E.g., see the \ns in this post's JSON:
"content":"\u003cp\u003eRelevant:\u003c/p\u003e\n\u003cblockquote\u003e\n\u003cp\u003eI think it is highly context dependent. For example, I like them in my digital garden because that is where I’m saving links. I don’t like them when I’m linking to things in regular blog posts.\u003c/p\u003e\n\u003cp\u003e\u003ca href=\"https://cagrimmett.com/likes/308a059a5e/\" rel=\"nofollow noopener noreferrer\" target=\"_blank\"\u003ehttps://cagrimmett.com/likes/308a059a5e/\u003c/a\u003e\u003c/p\u003e\n\u003c/blockquote\u003e\n"
I would have to add a couple debug statements to see what exactly gets sent to servers and where the extra whitespace is added/not stripped.
The literal comment "source" in WP Admin/the database is this:
Relevant:
<blockquote>I think it is highly context dependent. For example, I like them in my digital garden because that is where I’m saving links. I don’t like them when I’m linking to things in regular blog posts.
<cite>https://cagrimmett.com/likes/308a059a5e/</cite>
</blockquote>
I expect wpautop() to add <p>s around the first line and around both "paragraphs" inside the blockquote. I don't really expect it to add a newline in between the opening blockquote and opening p tags, but it seems like maybe it does.
I also think in https://github.com/Automattic/wordpress-activitypub/blob/e23c65f2959b189c73f3dd7485410c3864c06019/includes/transformer/class-comment.php#L113 the the_content filter isn't called 100% correctly; the second param is supposed to be a boolean.
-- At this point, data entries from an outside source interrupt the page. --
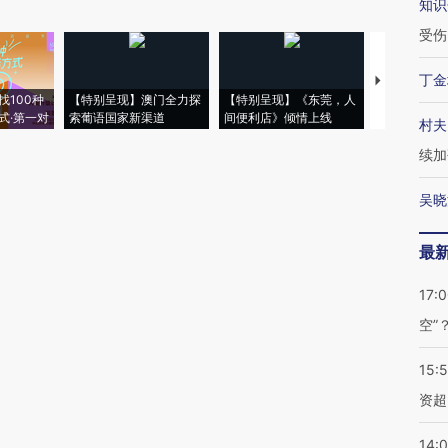
知识
受伤
丁金
【推广】走
找100种
【特别呈现】澳门全力探
【特别呈现】《东莞，人
会，让数智科
式·第一对
索葡语国家新渠道
间便利店》倾情上线
业
村夫
续加
吴晓
最
17:
空”
15:
资超
14:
Don't think it really matters for the outcome, though.
I also think the filter to use on comments is normally a different one: comment_text.
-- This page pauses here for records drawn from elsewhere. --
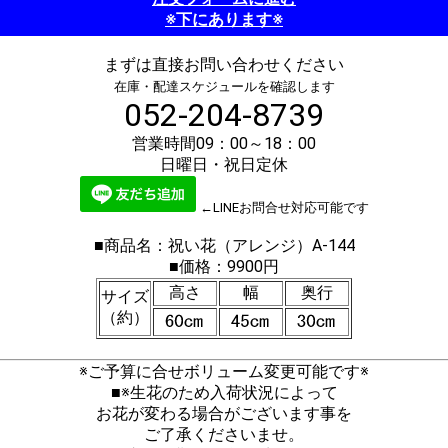
※下にあります※
まずは直接お問い合わせください
在庫・配達スケジュールを確認します
052-204-8739
営業時間09：00～18：00
日曜日・祝日定休
←LINEお問合せ対応可能です
■商品名：祝い花（アレンジ）A-144
■価格：9900円
高さ
幅
奥行
サイズ
（約）
※ご予算に合せボリューム変更可能です※
■※生花のため入荷状況によって
お花が変わる場合がございます事を
ご了承くださいませ。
But what I think might be happening is wpautop() (or a similar filter) is run a second time as part of the default the_content filters and reintroduces these newline characters. I'll test a bit more when I have time.
This issue is stale because it has been open 120 days with no activity. Remove stale label or comment or this will be closed in 5 days.